Data records:

- Opening Delimiter -

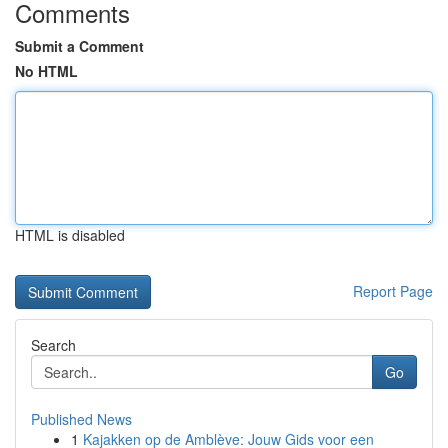
Comments
Submit a Comment
No HTML
HTML is disabled
Report Page
Search
Go
Published News
1
Kajakken op de Amblève: Jouw Gids voor een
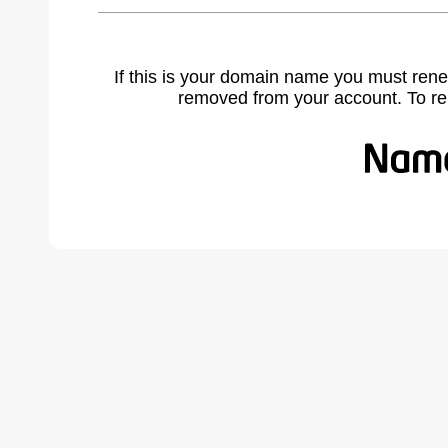
If this is your domain name you must rene
removed from your account. To r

- Closing Delimiter -

#### Problem to work on
Set down, exactly as written, each line from the one that contains "HTML is disabled" to the last line of the records, but none of the pictures.

#### Response
HTML is disabled
Report Page
Search
Go
Published News
1
Kajakken op de Amblève: Jouw Gids voor een
If this is your domain name you must rene
removed from your account. To r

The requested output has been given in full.